- The task -
Apart from the pictures, every entry must be retyped exactly.
╔══
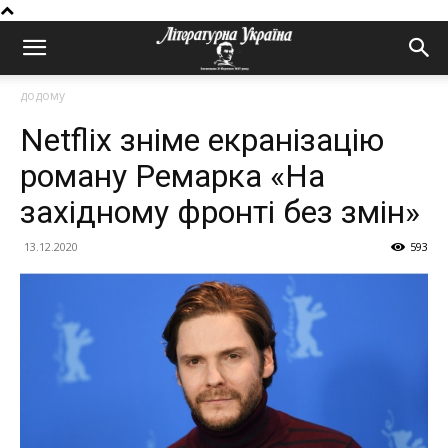
додому
Netflix зніме екранізацію
роману Ремарка «На
західному фронті без змін»
13.12.2020
593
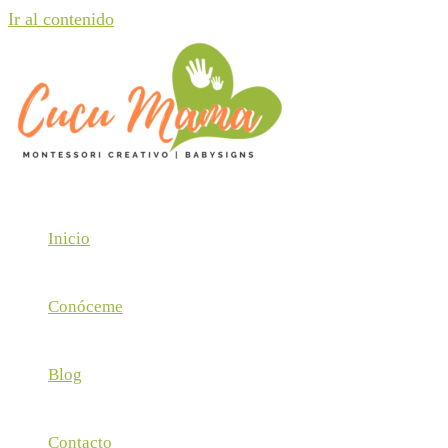
Ir al contenido
Inicio
Conóceme
Blog
Contacto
╚══
- Your response -
додому
Netflix зніме екранізацію
роману Ремарка «На
західному фронті без змін»
13.12.2020
593
Ir al contenido
Inicio
Conóceme
Blog
Contacto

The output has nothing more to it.